◆ **TO DO**
Retype the records below word for word and omit any image.

Stored records:
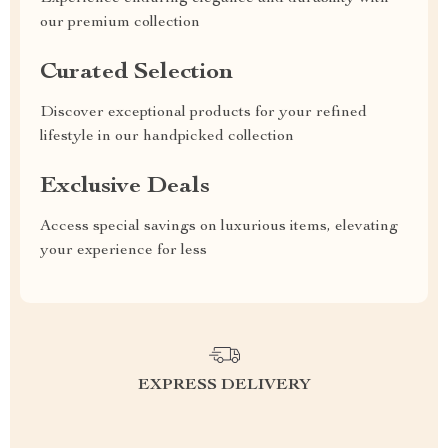
our premium collection
Curated Selection
Discover exceptional products for your refined
lifestyle in our handpicked collection
Exclusive Deals
Access special savings on luxurious items, elevating
your experience for less
EXPRESS DELIVERY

◆ **SOLUTION FOR THIS TASK**
our premium collection
Curated Selection
Discover exceptional products for your refined
lifestyle in our handpicked collection
Exclusive Deals
Access special savings on luxurious items, elevating
your experience for less
EXPRESS DELIVERY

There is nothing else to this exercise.